People are staying healthy and living longer and the old stages of life no longer hold. According to some scientists, a woman who reaches age 52 today and remains free of cancer can expect to live to age 92. Best-selling author Gail Sheehy tells us, “People now have three adult lives to plan for; a provisional adulthood from 18 to 30; a first adulthood from about 30 to the mid-40s and a second adulthood from about 45 into the 80s.” She says that the key to mastering this passage is to do something people generally haven’t done before which is to plan for this second adulthood.

It’s heartening to know that other women have inspiring philosophical thoughts about aging. From reading and from personal experience I’ve come to realize there is a broad range of expectation, capability, and emotional experience in aging---what is true for one woman may not be true for another.
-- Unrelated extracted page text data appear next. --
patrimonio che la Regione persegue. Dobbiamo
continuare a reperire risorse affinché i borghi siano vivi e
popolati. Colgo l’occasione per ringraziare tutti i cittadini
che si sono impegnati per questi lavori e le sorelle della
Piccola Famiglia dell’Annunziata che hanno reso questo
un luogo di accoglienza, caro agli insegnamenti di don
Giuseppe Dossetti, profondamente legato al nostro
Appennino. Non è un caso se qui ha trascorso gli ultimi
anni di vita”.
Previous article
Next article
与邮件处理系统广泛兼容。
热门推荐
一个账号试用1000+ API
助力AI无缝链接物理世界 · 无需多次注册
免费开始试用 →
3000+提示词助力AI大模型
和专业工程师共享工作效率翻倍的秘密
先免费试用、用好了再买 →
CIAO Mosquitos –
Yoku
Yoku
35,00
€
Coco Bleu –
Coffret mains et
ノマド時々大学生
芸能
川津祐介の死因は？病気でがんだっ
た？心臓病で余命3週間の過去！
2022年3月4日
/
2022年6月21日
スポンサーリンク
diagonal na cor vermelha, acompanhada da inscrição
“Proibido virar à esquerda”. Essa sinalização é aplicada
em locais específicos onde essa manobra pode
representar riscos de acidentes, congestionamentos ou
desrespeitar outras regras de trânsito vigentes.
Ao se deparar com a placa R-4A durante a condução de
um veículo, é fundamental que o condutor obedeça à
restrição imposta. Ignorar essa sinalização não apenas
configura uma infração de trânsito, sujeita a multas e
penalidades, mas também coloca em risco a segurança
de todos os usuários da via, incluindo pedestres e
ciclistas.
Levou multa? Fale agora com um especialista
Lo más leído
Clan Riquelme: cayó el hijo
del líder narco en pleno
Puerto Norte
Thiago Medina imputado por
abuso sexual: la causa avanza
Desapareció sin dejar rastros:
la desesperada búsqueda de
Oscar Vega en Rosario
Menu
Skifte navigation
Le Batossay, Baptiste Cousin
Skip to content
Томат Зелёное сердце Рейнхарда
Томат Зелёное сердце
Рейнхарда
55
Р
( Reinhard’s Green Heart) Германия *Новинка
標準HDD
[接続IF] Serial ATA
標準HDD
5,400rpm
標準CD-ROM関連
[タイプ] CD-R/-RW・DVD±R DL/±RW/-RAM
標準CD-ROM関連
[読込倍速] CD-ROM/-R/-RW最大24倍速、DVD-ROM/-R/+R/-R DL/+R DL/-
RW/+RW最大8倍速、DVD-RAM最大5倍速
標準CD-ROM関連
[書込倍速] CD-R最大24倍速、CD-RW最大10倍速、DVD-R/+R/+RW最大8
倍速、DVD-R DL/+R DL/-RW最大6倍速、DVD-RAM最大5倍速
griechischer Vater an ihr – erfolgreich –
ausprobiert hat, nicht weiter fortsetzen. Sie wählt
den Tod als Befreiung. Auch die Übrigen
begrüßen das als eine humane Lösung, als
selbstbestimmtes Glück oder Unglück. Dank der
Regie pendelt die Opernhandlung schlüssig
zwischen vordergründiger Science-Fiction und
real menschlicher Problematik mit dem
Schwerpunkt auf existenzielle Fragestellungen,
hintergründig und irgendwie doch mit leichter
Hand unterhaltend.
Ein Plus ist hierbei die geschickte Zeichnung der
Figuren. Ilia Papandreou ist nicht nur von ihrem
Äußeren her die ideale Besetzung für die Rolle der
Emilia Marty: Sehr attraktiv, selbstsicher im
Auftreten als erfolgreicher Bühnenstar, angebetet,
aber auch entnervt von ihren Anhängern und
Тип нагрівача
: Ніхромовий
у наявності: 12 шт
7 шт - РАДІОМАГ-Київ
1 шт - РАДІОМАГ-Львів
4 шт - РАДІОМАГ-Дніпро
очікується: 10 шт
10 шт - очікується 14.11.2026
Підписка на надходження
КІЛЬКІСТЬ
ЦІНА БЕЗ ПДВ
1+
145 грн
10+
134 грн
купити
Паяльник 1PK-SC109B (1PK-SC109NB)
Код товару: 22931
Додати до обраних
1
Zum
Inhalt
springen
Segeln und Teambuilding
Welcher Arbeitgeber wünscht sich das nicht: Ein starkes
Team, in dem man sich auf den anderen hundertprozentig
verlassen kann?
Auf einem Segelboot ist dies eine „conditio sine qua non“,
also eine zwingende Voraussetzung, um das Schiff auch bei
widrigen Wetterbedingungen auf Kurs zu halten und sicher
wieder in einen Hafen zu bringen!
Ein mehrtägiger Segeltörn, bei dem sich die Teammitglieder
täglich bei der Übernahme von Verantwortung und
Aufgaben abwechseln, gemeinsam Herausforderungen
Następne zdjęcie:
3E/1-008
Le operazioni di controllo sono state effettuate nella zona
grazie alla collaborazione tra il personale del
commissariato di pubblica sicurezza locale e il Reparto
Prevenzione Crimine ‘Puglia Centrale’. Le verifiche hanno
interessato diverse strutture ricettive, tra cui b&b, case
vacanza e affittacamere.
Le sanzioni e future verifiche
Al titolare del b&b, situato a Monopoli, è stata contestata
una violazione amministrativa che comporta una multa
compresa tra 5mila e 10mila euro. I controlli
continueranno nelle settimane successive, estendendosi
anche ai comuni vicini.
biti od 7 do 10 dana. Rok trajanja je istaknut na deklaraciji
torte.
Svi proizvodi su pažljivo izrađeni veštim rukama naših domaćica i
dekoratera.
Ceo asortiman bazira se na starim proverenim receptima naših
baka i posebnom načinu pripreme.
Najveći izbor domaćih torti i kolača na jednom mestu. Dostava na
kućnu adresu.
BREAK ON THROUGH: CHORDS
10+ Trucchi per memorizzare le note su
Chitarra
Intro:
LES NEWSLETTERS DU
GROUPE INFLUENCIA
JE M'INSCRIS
The words of the women quoted below will give you an idea of the diversity of experiences and represent some of my favorites from a variety of authors on the various ages and stages of a woman’s life.

50-60 Years Old
“Old folks today are doing more than anyone ever thought they could. Why, when we were children, folks were knocking on death’s door after turning fifty. Sixty was ancient...” Sarah L. Delany, On My Own at 107 , HarperCollins, 1997

60-70 Years Old
“Sixty years bring with them the privilege of discernment and vision: a capacity to behold, in the blink of an eye, the sweeping panorama of a life fully lived.” Cathleen Rountree, On Women Turning 60: Embracing the Age of Fulfillment, (c) 1997, Harmony Books, NY

70-80 Years Old
“...when I think that I’m seventy-eight, I think--how could that be? I just don’t feel like whatever I would have thought seventy-eight would feel like. I just feel like myself.” Betty Friedan, Life So Far, Touchstone, NY (c) 2000

80-90 Years Old
“I am more and more aware of how important the framework is, what holds life together in a workable whole as one enters real old age, as I am doing. A body without bones would be a impossible mess, so a day without a steady routine would be disruptive and chaotic.” May Sarton, At Eighty: A Journal, W.W. Norton, (c) 1996

90-100+ Years Old
“I must tell you at once that I have become over ninety in the course of writing this book, and yes, being over ninety is different....I can say with all honesty, I’d rather be a very old woman than a very young one. ” Rebecca Latimer, You’re Not Old Until You’re Ninety, Blue Dolphin Publishing, 1997

“Somewhere along the line I made up my mind I’m going to live, Bessie. I guess I probably don’t have that much longer on this Earth, but I may as well make the best of it.” Sarah L. Delany, On My Own at 107, page 143, HarperCollins, 1997

Which quote do you relate to or like the best?